#### [REQUIRED ACTION]
Below are the entries to work from; restate word for word the portion that opens with the line containing "You are a GUI" and closes with the line containing "HOME (579, 96)", keeping both.
___ DATA PROVIDED ___
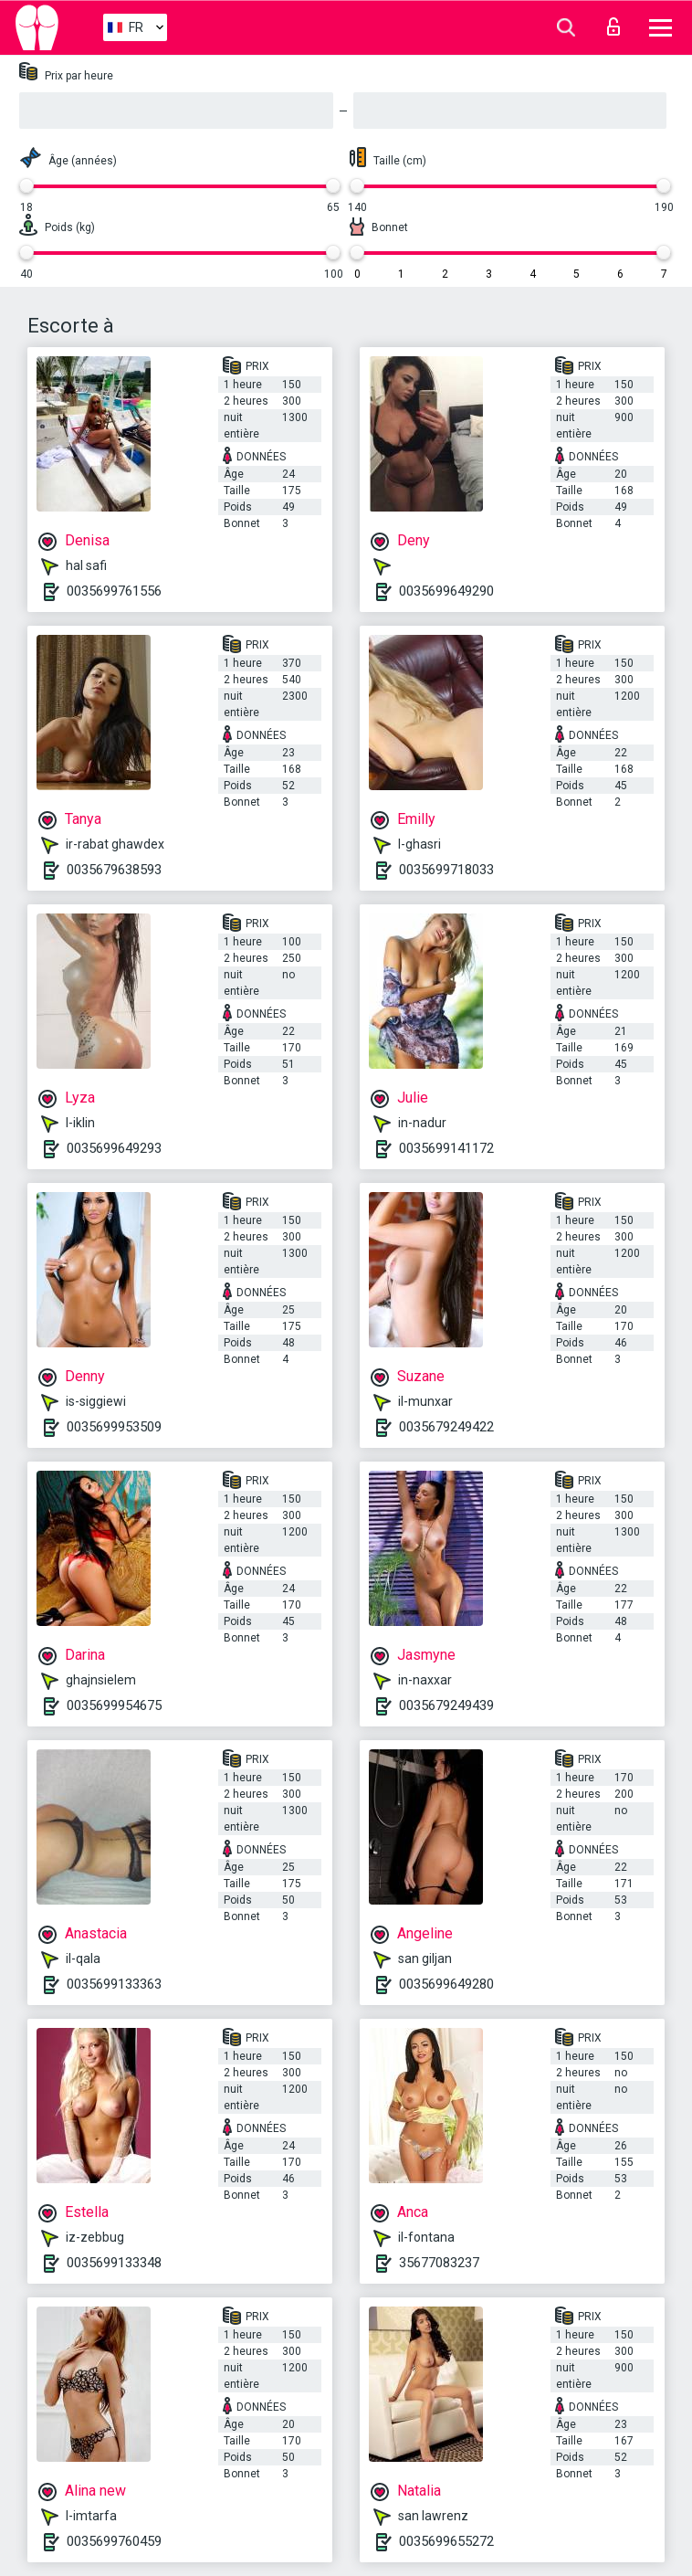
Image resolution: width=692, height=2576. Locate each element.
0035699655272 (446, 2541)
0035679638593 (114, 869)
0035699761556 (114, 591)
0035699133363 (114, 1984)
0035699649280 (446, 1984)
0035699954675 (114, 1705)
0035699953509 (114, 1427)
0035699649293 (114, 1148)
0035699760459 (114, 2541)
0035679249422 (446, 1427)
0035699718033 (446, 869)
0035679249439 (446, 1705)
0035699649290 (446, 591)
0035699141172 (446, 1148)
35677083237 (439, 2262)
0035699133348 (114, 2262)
___
___ DATA PROVIDED ___
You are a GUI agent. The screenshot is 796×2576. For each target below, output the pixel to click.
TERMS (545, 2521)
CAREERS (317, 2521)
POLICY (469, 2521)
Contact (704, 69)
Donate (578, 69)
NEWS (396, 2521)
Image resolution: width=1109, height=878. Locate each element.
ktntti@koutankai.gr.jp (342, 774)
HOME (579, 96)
___
#### [ANSWER SPACE]
You are a GUI agent. The screenshot is 796×2576. For each target below, output the pixel to click.
TERMS (545, 2521)
CAREERS (317, 2521)
POLICY (469, 2521)
Contact (704, 69)
Donate (578, 69)
NEWS (396, 2521)
Image resolution: width=1109, height=878. Locate each element.
ktntti@koutankai.gr.jp (342, 774)
HOME (579, 96)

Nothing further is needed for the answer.